La boa che segna la metà del disco è “The Fly”, che a quel punto il sottoscritto ha assimilato ed accolto entusiasta nella sua aspra eccitazione metropolitana, buon viatico per il possente groove funk di “Mysterious Ways”, sinuosa serpe sonora su cui lasciar danzare il ventre.
Gli U2 fanno muovere il culo, l’avresti mai detto?
Una danza sfrenata sulle rovine del muro fino ad un’alba accompagnata dalla serena elegia di “Tryin’ to Throw Your Arms Around the World”, un cantico al mondo in un afflato di quella speranza, che da “Boy” in poi è sempre stata la cifra precipua di questi irlandesi, quella in grado di distinguerli da ogni altra band.
Six o’clock in the morning
You’re the last to hear the warning
You’ve been tryin’ to throw your arms around the world
Ma non è ancora arrivato il momento di andare a dormire, un afterhours in qualche loft di una Berlino ancora incredula per la caduta del muro lo si trova sempre. Le luci di “Ultra Violet” fanno perdere i sensi, le chitarre ribattute di The Edge cavalcano il backbeat come cavalli in corsa e non puoi che lasciarti andare all’onda del rave, la testa proiettata in un altrove a cavallo tra passato e futuro “Baby light my way”.
“Acrobat” è come un getto d’acqua ghiacciata che ti risveglia dall’ “ecstasy” gloriosa, il suono si fa minaccioso, il canto emotivo, i bicordi di The Edge il corrispettivo di una rabbia dolente: “if you dream then dream out loud, don’t let the bastards grind you down”.
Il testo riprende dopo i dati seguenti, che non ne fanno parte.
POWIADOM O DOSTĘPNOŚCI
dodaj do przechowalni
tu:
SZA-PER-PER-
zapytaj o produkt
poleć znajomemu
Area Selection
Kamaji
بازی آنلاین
Il ritorno alla realtà è duro come il cemento di un muro rimasto in piedi per ventotto anni ma caduto alla fine di fronte alla fede di un amore cieco, di un cuore gettato oltre ostacoli che si credevano insormontabili. L’assolo frantumato di chitarra che affianca il canto sconsolato di Bono in “Love is Blindness” è tra i diamanti più puri della carriera degli U2. Il sigillo perfetto per una delle opere chiave di quell’incredibile 1991 in musica, di quel decennio tutto e della vicenda artistica di un gruppo dato per spacciato che rinasce come sfinge dalle proprie ceneri per lasciare una traccia inestimabile che gli permetterà di restare ancora sul tetto del mondo quasi fino alla fine del decennio.
2012
Berlino. È la quarta volta, due amici ed io.
Mi sono appena separato, il percorso per rinascere è lungo ma passa anche da qui.
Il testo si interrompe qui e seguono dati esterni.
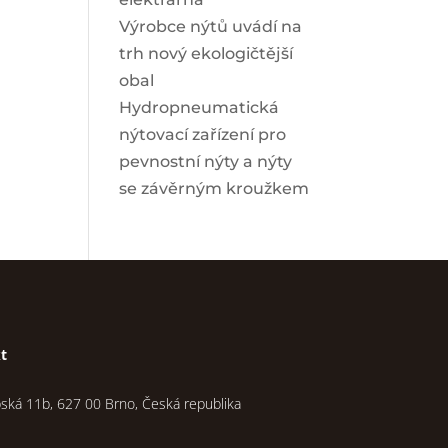
Výrobce nýtů uvádí na
trh nový ekologičtější
obal
Hydropneumatická
nýtovací zařízení pro
pevnostní nýty a nýty
se závěrným kroužkem
t
pská 11b, 627 00 Brno, Česká republika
La città che è stata il cuore pulsante del continente nella storia dell’ultimo secolo, è stata altresì un muscolo sempre vitale anche per la storia della musica.
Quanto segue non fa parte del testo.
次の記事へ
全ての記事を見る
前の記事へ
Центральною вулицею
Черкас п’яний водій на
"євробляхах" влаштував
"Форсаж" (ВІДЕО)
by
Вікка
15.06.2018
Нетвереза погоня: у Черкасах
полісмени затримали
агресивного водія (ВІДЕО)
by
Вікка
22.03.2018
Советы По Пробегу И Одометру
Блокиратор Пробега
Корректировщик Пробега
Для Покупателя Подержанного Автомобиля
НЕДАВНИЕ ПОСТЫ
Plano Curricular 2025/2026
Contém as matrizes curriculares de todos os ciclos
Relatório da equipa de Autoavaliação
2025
Gli Hansa Ton Studios di Köthener Strasse, sono stati testimoni di tutto questo ed è reverenziale il timore con cui ci intrufoliamo attraverso i portoni di questo palazzo in stile neoclassico che per decenni ha fronteggiato “Der Mauer” e adesso è ad un tiro di schioppo dal consumistico paradiso della ricostruita Potsdamer Platz.
Saliamo le scale coperte di velluto con circospezione, non pare esserci anima viva, siamo al primo piano e la vediamo subito dietro la pesante porta socchiusa.
Ci affacciamo e la grande sala da ballo usata dai nazisti durante la guerra con i suoi drappi che coprono le grandi finestre inondate di luce è lì intoccata, il parquet, le boiserie scure, il palco con il suo sipario, i grandi lampadari. La sala è vuota, austera, non viene più utilizzata per registrare.
Gli ectoplasmi di Bowie, Eno, Fripp, Cave, Depeche, Iggy, Einstürzende, R.E.M. e U2 sono lì con noi, riverberi di “Heroes”, “Tupelo”, “Stripped”, “China Girl”, “One” si rincorrono nell’aria, pare quasi di poterli vedere, talmente sono vividi.
Achtung Baby è nato qui.
Gli U2 qui sono rinati.
Ed io ho ancora 25 anni.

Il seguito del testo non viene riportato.